To prepare the vada, wash and soak channa dal in water for 3 hours.
Fine chop the onions, green chilies and coriander leaves. Keep aside.
Grind all ingredients mentioned under the list ‘to grind’ along with 1 teaspoon of water into a coarse paste. Set aside.
Drain water from channa dal and grind it into a coarse paste. Avoid using any water to grind the dal.
To the ground channa dal, add onions, coriander leaves, ground masala paste, salt and mix well.
Heat oil in a deep heavy-bottom pan.
Shape the vada round and slide gently into the pan of hot oil.
Deep fry them until golden brown.
Drain on a plate lined with kitchen towel.
Instead of deep-frying you can steam the shaped vadas in idli steamer for about 12 minutes.
To make the curry, heat 1 ½ tablespoon oil in a pan.
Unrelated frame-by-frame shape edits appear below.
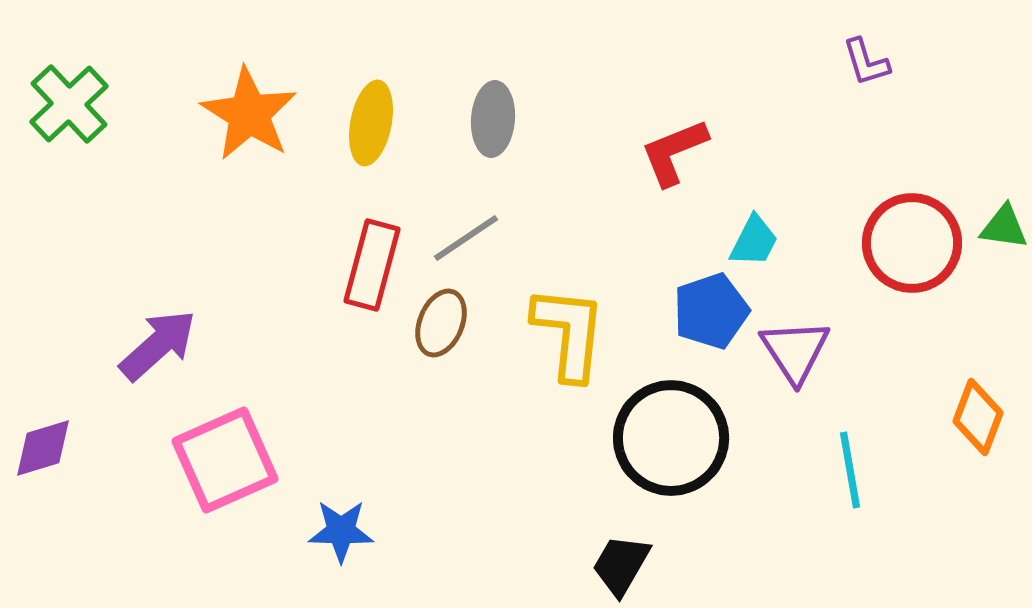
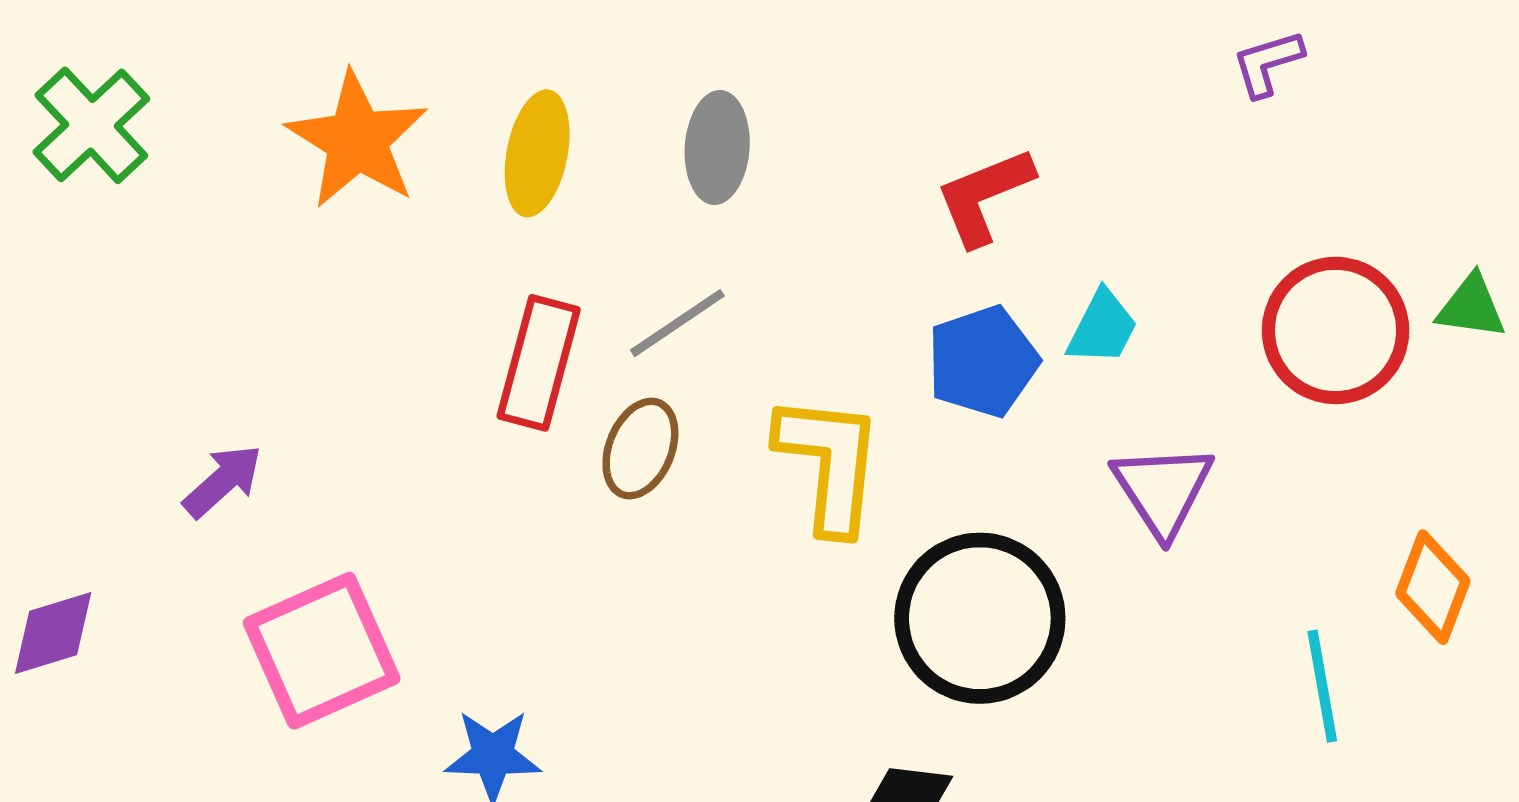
purple L-shape: (866, 62) -> (1268, 63), turned 90
blue pentagon: (711, 311) -> (983, 361), moved
purple arrow: (158, 345) -> (223, 481), size x0.7
cyan line: (850, 470) -> (1322, 686), moved

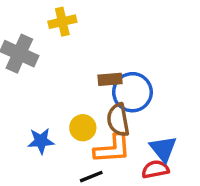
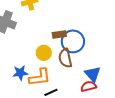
yellow circle: (83, 128) -> (44, 53), moved
orange L-shape: (112, 149) -> (40, 77), moved

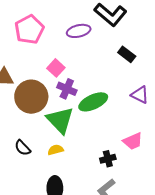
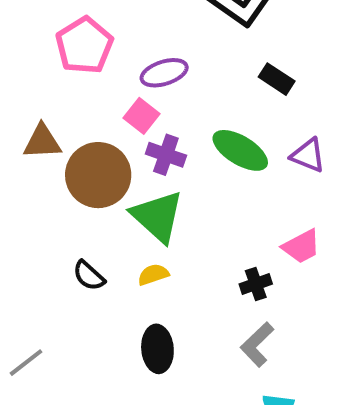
purple ellipse: (79, 31) -> (164, 73), moved
green ellipse: (93, 102) -> (240, 150), moved, turned 60

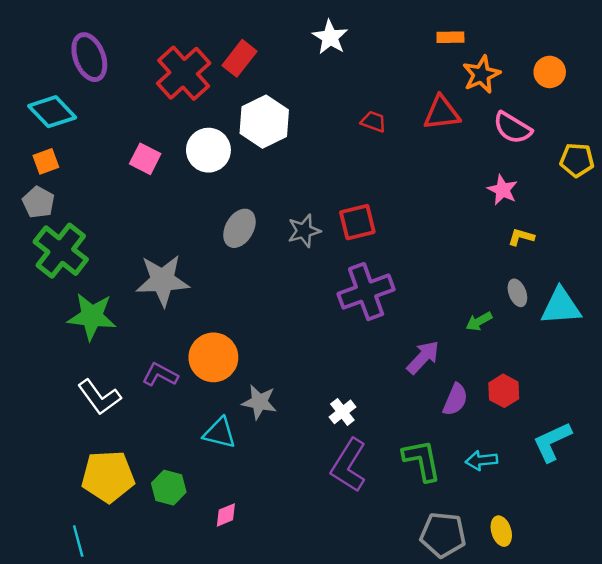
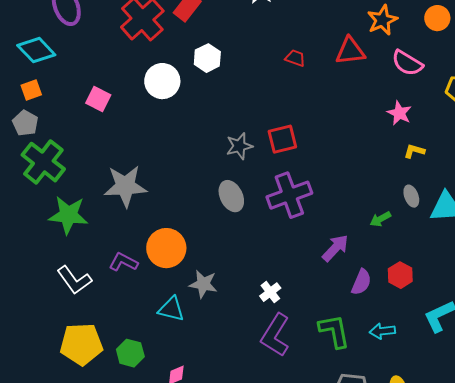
white hexagon: (264, 122) -> (207, 58), size x0.7
pink square: (145, 159) -> (98, 99), moved
gray ellipse: (239, 228) -> (231, 196), moved, turned -56

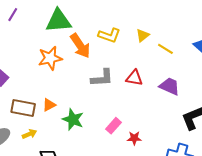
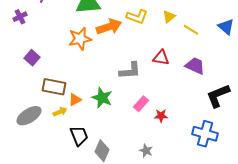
orange arrow: (80, 46) -> (109, 27), turned -75
gray L-shape: (102, 78) -> (130, 71), moved
orange triangle: (49, 105) -> (75, 100), moved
Add bay leaves, cinnamon stick, cloves and fennel seeds to hot oil. Fry till aroma of spices is released.
Add onion, green chilies and cook till onions turn translucent.
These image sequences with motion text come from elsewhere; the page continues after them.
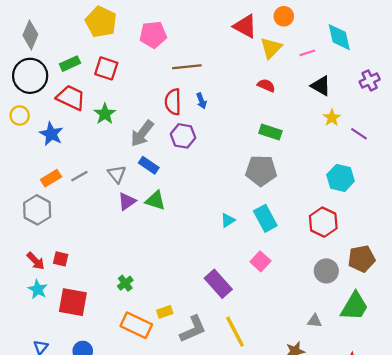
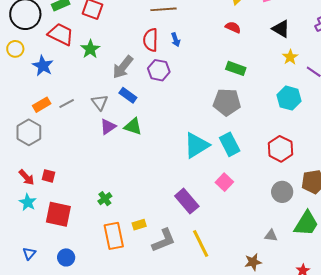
cyan hexagon: (341, 178) -> (289, 98), moved
cyan triangle: (228, 220) -> (196, 145), size x2.0
orange rectangle: (136, 325) -> (114, 236), turned 52

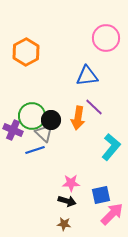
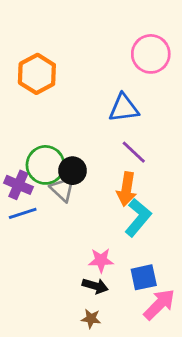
orange arrow: (78, 118) -> (127, 189), moved
cyan L-shape: (111, 147) -> (138, 218), moved
blue line: (35, 150) -> (23, 213), moved

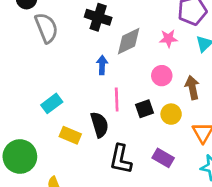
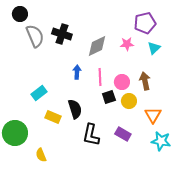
black cross: (98, 17) -> (62, 34), moved
blue arrow: (102, 65) -> (77, 72), moved
pink circle: (162, 76) -> (122, 82), moved
pink line: (117, 99) -> (100, 77), moved

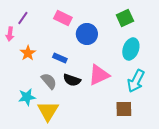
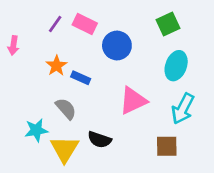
purple line: (23, 18) -> (55, 24), moved
orange star: (28, 53) -> (56, 66), moved
black semicircle: (72, 80) -> (99, 140), moved

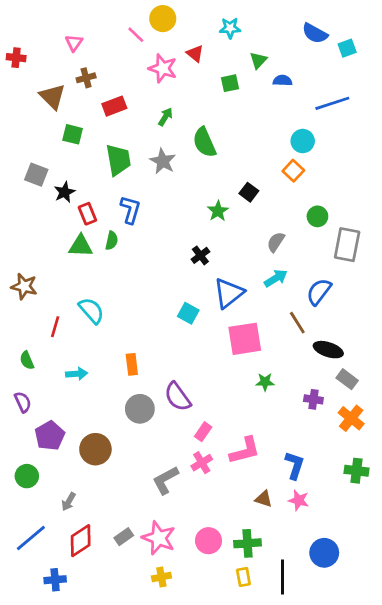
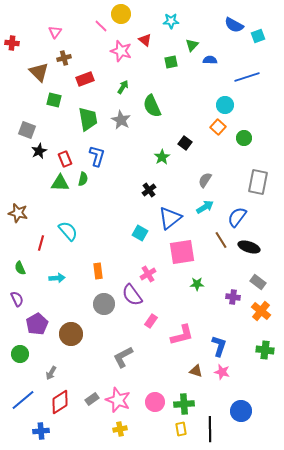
black star: (65, 192) -> (39, 151), moved
green circle: (317, 216) -> (244, 138), moved
black ellipse: (328, 350) -> (249, 247), moved
pink cross: (202, 463) -> (148, 274), moved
Add ginger garlic paste. Cook until raw smell of the paste is gone.
Add tomato puree (first blanch tomatoes in boiling water for about 8 to 10 minutes. Remove tomatoes from water, peel the skin and blend into puree).
Cook until oil separates from the sides of the pan.
Add all the spice powders along with salt, stir to combine.
Add about 1 cup of water and bring the curry to boil once.
Crumble the deep fried vadas into smaller pieces before adding it to the curry. You can add the whole vada as well in the curry.
Simmer the curry over medium heat and let the vadas absorb the flavor of the curry. This takes about 12 to 15 minutes.
Once the gravy is thick, turn off the heat.
Garnish Vadakari with fresh coriander leaves.
Serve Vad Curry warm as side dish for idli or dosa.